Prof. Dr. Tosun, öğrencilerin ilgi alanlarına hitap eden içeriklerin tercih edilmesinin okuma ve yazma becerilerini olumlu yönde etkilediğini vurguladı. Ayrıca, haftalık olarak 150-200 kelimelik okuma ve yazma pratiklerinin yapılmasının faydalı olacağını önerdi. Öğrencilere, dil öğrenme sürecinde yanlış yapmaktan korkmamaları gerektiğini hatırlatan Tosun, konuşmaya çalışmalarını, film ve videoları bolca izlemelerini tavsiye etti. Farklı aksanlardaki filmleri dinlemek hem konuşma hem de anlama becerilerini geliştireceğini belirtti ve “Konuşuyorsanız yazarsınız; dinlemediyseniz okuyamazsınız” dedi.
Prof. Dr. Tosun’un konferansta paylaştığı bu önemli bilgiler, dil öğretimindeki sorunlara ve çözüm önerilerine ışık tutacak nitelikteydi.
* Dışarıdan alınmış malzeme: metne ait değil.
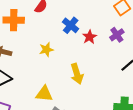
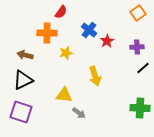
orange cross: (14, 20) -> (47, 33), moved
purple cross: (117, 35) -> (137, 47), moved, turned 32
Etkin öğrenme için sınıf mevcudunun belirli bir aralıkta olması gerekliliği, öğrencilerin ilgi alanlarına hitap eden içeriklerin kullanımının önemi ve haftalık pratiklerin faydaları konferansta vurgulanan konulardan sadece birkaçıydı. Bu tür etkinliklerin düzenlenmesi, dil öğretimindeki kaliteyi artırmak ve öğrencilerin dil becerilerini geliştirmek adına önemli bir adım olabilir.